What the task requires
Output the material exactly, with every line intact.

Data extract

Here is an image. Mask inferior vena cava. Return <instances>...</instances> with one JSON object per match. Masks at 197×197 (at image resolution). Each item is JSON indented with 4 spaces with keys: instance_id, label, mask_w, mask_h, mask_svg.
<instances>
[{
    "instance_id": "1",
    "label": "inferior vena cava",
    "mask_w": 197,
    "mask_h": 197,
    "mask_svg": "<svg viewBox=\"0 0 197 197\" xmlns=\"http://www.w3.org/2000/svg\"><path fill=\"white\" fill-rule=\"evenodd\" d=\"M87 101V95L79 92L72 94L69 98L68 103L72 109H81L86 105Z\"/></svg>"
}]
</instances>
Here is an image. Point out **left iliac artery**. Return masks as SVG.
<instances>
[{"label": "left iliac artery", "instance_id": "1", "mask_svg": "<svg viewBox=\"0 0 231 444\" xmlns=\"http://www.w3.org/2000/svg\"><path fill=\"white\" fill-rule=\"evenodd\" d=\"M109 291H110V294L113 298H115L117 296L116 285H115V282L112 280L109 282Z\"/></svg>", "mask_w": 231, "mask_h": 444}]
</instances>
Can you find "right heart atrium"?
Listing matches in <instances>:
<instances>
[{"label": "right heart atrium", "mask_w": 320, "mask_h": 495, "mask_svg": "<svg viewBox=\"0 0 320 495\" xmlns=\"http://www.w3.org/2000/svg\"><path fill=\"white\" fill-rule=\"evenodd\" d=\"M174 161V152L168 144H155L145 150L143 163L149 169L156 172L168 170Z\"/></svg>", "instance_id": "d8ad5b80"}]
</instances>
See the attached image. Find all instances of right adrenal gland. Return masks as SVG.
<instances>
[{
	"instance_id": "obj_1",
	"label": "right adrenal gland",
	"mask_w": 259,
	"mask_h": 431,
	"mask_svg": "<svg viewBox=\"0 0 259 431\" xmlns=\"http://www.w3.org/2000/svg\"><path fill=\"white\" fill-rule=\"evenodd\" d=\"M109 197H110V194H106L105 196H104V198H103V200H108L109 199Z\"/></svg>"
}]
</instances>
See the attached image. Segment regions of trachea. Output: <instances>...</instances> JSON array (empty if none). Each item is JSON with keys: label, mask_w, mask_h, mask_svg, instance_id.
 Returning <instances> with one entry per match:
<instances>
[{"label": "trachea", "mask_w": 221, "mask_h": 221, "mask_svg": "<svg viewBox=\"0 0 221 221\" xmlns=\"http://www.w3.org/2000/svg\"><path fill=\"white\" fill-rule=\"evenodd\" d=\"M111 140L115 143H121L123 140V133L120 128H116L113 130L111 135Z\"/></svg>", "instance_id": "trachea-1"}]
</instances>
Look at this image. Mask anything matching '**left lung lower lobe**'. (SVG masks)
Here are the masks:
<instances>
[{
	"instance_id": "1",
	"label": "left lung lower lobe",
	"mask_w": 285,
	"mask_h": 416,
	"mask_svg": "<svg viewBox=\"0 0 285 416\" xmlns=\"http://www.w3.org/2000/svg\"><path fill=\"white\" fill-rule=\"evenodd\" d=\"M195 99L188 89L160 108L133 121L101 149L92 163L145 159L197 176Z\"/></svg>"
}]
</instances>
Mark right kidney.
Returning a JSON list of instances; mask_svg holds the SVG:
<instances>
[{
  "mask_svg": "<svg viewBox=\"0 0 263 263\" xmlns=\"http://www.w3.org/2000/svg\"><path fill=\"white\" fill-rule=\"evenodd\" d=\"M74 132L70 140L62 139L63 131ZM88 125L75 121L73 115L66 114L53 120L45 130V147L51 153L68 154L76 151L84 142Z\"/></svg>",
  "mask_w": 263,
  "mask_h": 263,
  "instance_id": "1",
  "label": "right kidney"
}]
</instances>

Response
Here is an image. Mask inferior vena cava. Return <instances>...</instances> with one JSON object per match. Masks at 197×197 (at image resolution). Each item is JSON indented with 4 spaces with keys: instance_id, label, mask_w, mask_h, mask_svg.
<instances>
[{
    "instance_id": "1",
    "label": "inferior vena cava",
    "mask_w": 197,
    "mask_h": 197,
    "mask_svg": "<svg viewBox=\"0 0 197 197\" xmlns=\"http://www.w3.org/2000/svg\"><path fill=\"white\" fill-rule=\"evenodd\" d=\"M87 101V95L79 92L72 94L69 98L68 103L72 109H81L86 105Z\"/></svg>"
}]
</instances>
Here is an image. Point out **left iliac artery**. Return masks as SVG.
<instances>
[{"label": "left iliac artery", "instance_id": "1", "mask_svg": "<svg viewBox=\"0 0 231 444\" xmlns=\"http://www.w3.org/2000/svg\"><path fill=\"white\" fill-rule=\"evenodd\" d=\"M109 291H110V294L113 298H115L117 296L116 285H115V282L112 280L109 282Z\"/></svg>", "mask_w": 231, "mask_h": 444}]
</instances>
Can you find "right heart atrium"?
Listing matches in <instances>:
<instances>
[{"label": "right heart atrium", "mask_w": 320, "mask_h": 495, "mask_svg": "<svg viewBox=\"0 0 320 495\" xmlns=\"http://www.w3.org/2000/svg\"><path fill=\"white\" fill-rule=\"evenodd\" d=\"M174 161V152L168 144H155L145 150L143 163L149 169L156 172L168 170Z\"/></svg>", "instance_id": "d8ad5b80"}]
</instances>
See the attached image. Find all instances of right adrenal gland. Return masks as SVG.
<instances>
[{
	"instance_id": "obj_1",
	"label": "right adrenal gland",
	"mask_w": 259,
	"mask_h": 431,
	"mask_svg": "<svg viewBox=\"0 0 259 431\" xmlns=\"http://www.w3.org/2000/svg\"><path fill=\"white\" fill-rule=\"evenodd\" d=\"M109 197H110V194H106L105 196H104V198H103V200H108L109 199Z\"/></svg>"
}]
</instances>
See the attached image. Segment regions of trachea. Output: <instances>...</instances> JSON array (empty if none). Each item is JSON with keys: label, mask_w, mask_h, mask_svg, instance_id.
 Returning <instances> with one entry per match:
<instances>
[{"label": "trachea", "mask_w": 221, "mask_h": 221, "mask_svg": "<svg viewBox=\"0 0 221 221\" xmlns=\"http://www.w3.org/2000/svg\"><path fill=\"white\" fill-rule=\"evenodd\" d=\"M111 140L115 143H121L123 140V133L120 128H116L113 130L111 135Z\"/></svg>", "instance_id": "trachea-1"}]
</instances>
Look at this image. Mask anything matching '**left lung lower lobe**'. (SVG masks)
Here are the masks:
<instances>
[{
	"instance_id": "1",
	"label": "left lung lower lobe",
	"mask_w": 285,
	"mask_h": 416,
	"mask_svg": "<svg viewBox=\"0 0 285 416\" xmlns=\"http://www.w3.org/2000/svg\"><path fill=\"white\" fill-rule=\"evenodd\" d=\"M195 99L188 89L160 108L133 121L101 149L92 163L145 159L197 176Z\"/></svg>"
}]
</instances>
Mark right kidney.
Returning a JSON list of instances; mask_svg holds the SVG:
<instances>
[{
  "mask_svg": "<svg viewBox=\"0 0 263 263\" xmlns=\"http://www.w3.org/2000/svg\"><path fill=\"white\" fill-rule=\"evenodd\" d=\"M74 132L70 140L62 139L63 131ZM88 125L75 121L73 115L66 114L53 120L45 130V147L51 153L68 154L76 151L84 142Z\"/></svg>",
  "mask_w": 263,
  "mask_h": 263,
  "instance_id": "1",
  "label": "right kidney"
}]
</instances>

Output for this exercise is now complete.